L’apprentissage est pourtant déjà dans l’ADN des entrepreneurs du BTP ?

Historiquement oui, nous n’avons pas inventé le compagnonnage. Mais dans les faits nombreux sont ceux à avoir baissé les bras, souvent par manque de méthode. La manière dont on recrutait les jeunes il y a vingt ou trente ans ne fonctionne plus aujourd’hui. Il faut être sélectif, et ne pas former sur le seul savoir-faire technique. Il faut inculquer le savoir être, la communication, l’organisation personnelle, ce qui est trop souvent considéré comme acquis. Or les populations de jeunes qui arrivent aujourd’hui dans le Bâtiment sont par exemple des mineurs non accompagnés (MNA) en provenance d’Afrique subsaharienne, des forces vives avec une vraie motivation, de la ressource, mais de gros besoins en formation générale. Nous en avons beaucoup dans nos effectifs. Ce sont des personnels qui ont envie de travailler et de s’intégrer. J’en profite pour souligner l’aide véritable que nous amènent les services de la préfecture pour ces jeunes.

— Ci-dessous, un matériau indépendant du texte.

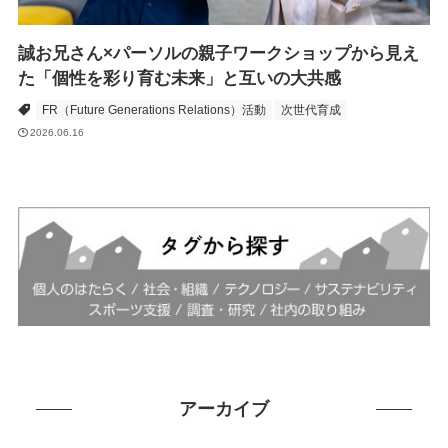
誠お兄さん×パーソルの親子ワークショップから見え
た「個性を彩り育む未来」と互いの大共感
FR（Future Generations Relations）活動
次世代育成
2026.06.16
アーカイブ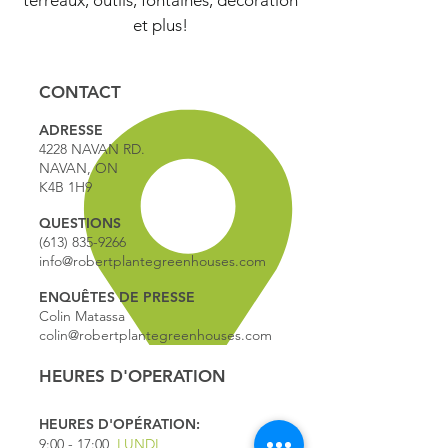
terreaux, outils, fontaines, décoration
et plus!
CONTACT
ADRESSE
4228 NAVAN RD.
NAVAN, ON
K4B 1H9
QUESTIONS
(613) 835-9266
info@robertplantegreenhouses.com
ENQUÊTES DE PRESSE
Colin Matassa
colin@robertplantegreenhouses.com
HEURES D'OPERATION
HEURES D'OPÉRATION:
9:00 - 17
:00
LUNDI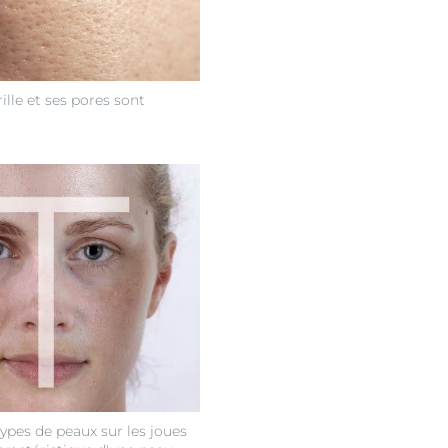
ille et ses pores sont
types de peaux sur les joues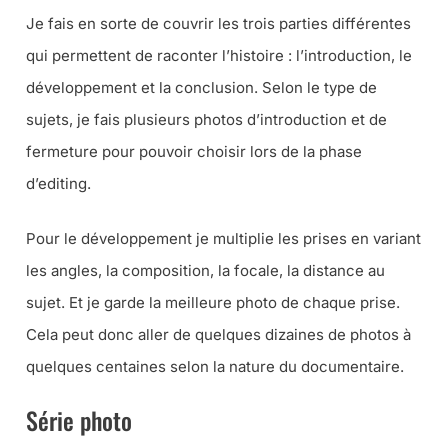
Je fais en sorte de couvrir les trois parties différentes
qui permettent de raconter l’histoire : l’introduction, le
développement et la conclusion. Selon le type de
sujets, je fais plusieurs photos d’introduction et de
fermeture pour pouvoir choisir lors de la phase
d’editing.
Pour le développement je multiplie les prises en variant
les angles, la composition, la focale, la distance au
sujet. Et je garde la meilleure photo de chaque prise.
Cela peut donc aller de quelques dizaines de photos à
quelques centaines selon la nature du documentaire.
Série photo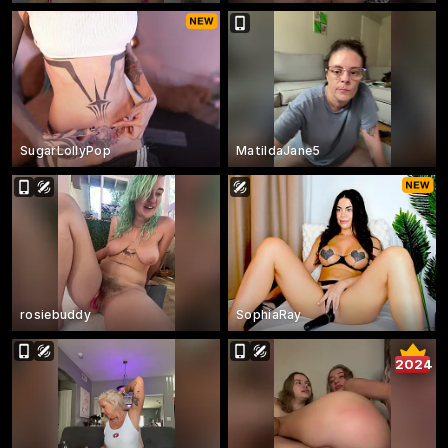
SugarLollyPop
MatildaJane5
rosiebuddy
SophiaRay
2024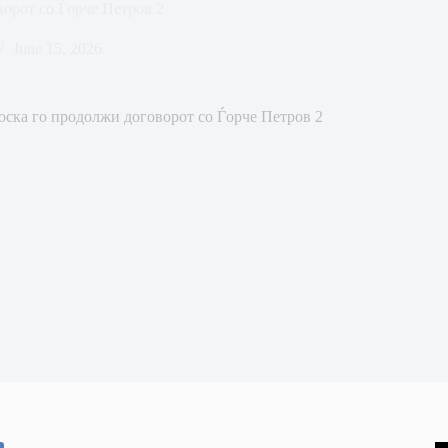
орот со Ѓорче Петров 2
June 15, 2026
ска го продолжи договорот со Ѓорче Петров 2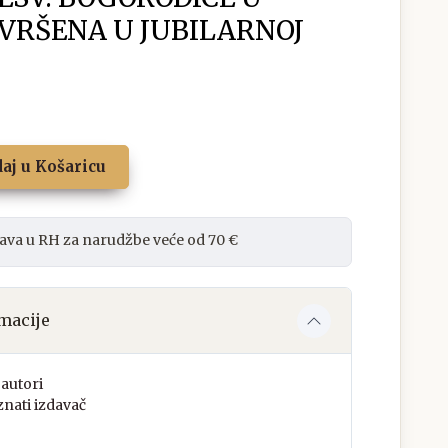
OVRŠENA U JUBILARNOJ
aj u Košaricu
ava u RH za narudžbe veće od 70 €
macije
autori
nati izdavač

Vous avez donc été novateurs en trouvant un système de formation qui s’adapte aux nouveaux profils de candidats aux métiers du Bâtiment ?

En quelque sorte. Outre les MNA, nous avons aussi des jeunes des quartiers dit difficiles, des personnes en reconversion professionnelle, et puis nous notons l’arrivée de jeunes femmes qui ont toute leur place dans notre profession. Il est nécessaire d’avoir une approche spécifique de formation pour chaque profil et pour chaque entreprise qui doit avoir, selon moi, une vraie politique de formation et d’intégration interne. Politique réfléchie, travaillée, en adéquation avec les valeurs de l’entreprise.

Un artisan avec trois ou quatre compagnons a rarement le loisir d’appliquer ce que vous conseillez…

C’est vrai. Mais s’il ne fait pas ce travail, il ne sera pas attractif sur le marché de l’emploi et ne pourra pas recruter. Il se trouve que pour les entreprises qui souhaitent se développer, répondre à des appels d’offre, la problématique RH devient centrale. Il n’y a pas le choix, toute une génération part à la retraite, il faut la remplacer. Nous montrons que c’est possible.

Pourquoi avoir adhéré à la fédération ?

Justement pour avoir un impact au niveau de la filière. Nous voyons que la fédération fait beaucoup de choses sur de nombreux sujets dont ceux liés au recrutement, et nous pensons avoir une partie de la solution. Nous avons en tout cas beaucoup expérimenté, et nous souhaitons partager ces expériences avec les autres membres. Il ne faut pas être fatalistes sur les questions de recrutement, c’est en travaillant ensemble que nous pourrons améliorer l’état du marché de l’emploi dans notre secteur d’activité.